Australian euthanasia activist Dr Philip Nitschke recently mused that euthanasia could become the "last frontier in prison reform". This is far from likely, but California’s ballooning budget for geriatric prison inmates shows that it might seem plausible to some people. Of California’s 168,000 prison inmates, one in six, or 28,470, are in for life, mostly as a result of tough sentencing laws.
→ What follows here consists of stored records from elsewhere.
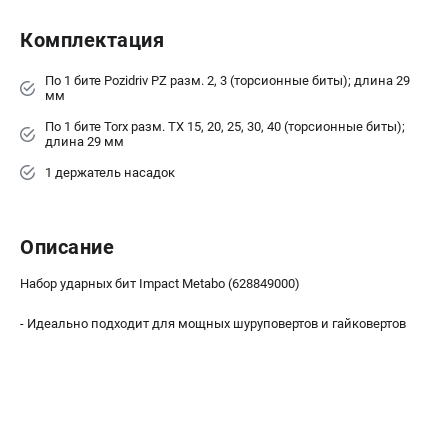
О компании
О бренде
Комплектация
Политика обработки персональных данных
Новости
По 1 бите Pozidriv PZ разм. 2, 3 (торсионные биты); длина 29
мм
Программа бонусов
По 1 бите Torx разм. TX 15, 20, 25, 30, 40 (торсионные биты);
Как нас найти
длина 29 мм
Пользовательское соглашение
1 держатель насадок
СЕТЕВОЙ ЭЛЕКТРОИНСТРУМЕНТ
Угловые шлифмашины (УШМ)
Описание
Перфораторы
Набор ударных бит Impact Metabo (628849000)
Дрели
Лобзики
- Идеально подходит для мощных шуруповертов и гайковертов
Пылесосы
АККУМУЛЯТОРНЫЙ ИНСТРУМЕНТ
Аккумуляторные шуруповерты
The more elderly, the more costs," says Dr Nadim Khoury, chief deputy for clinical services at the California Medical Facility. There’s no debate about it." The government estimates that by 2022 geriatric inmates will make up 16% of the prison population, rising from 5% at the moment. Older inmates have a much higher incidence of expensive ailments like diabetes, hepatitis, hypertension and liver disease. The average expense for inmates is US$34,000 per year, but older ones cost $70,000 and severely ill inmates can cost much more. The state prison system needs 100 to 200 elderly-care beds, says Dr Khoury.
Although voters often resent paying medical bills for prisoners, Dr Khoury says that it is the only ethical choice. Ethically speaking, there are no prison walls for medical care. "My job isn’t to save money — it’s to provide health care in a cost-efficient way," he says. "What I can’t be is in the lack-of-care business."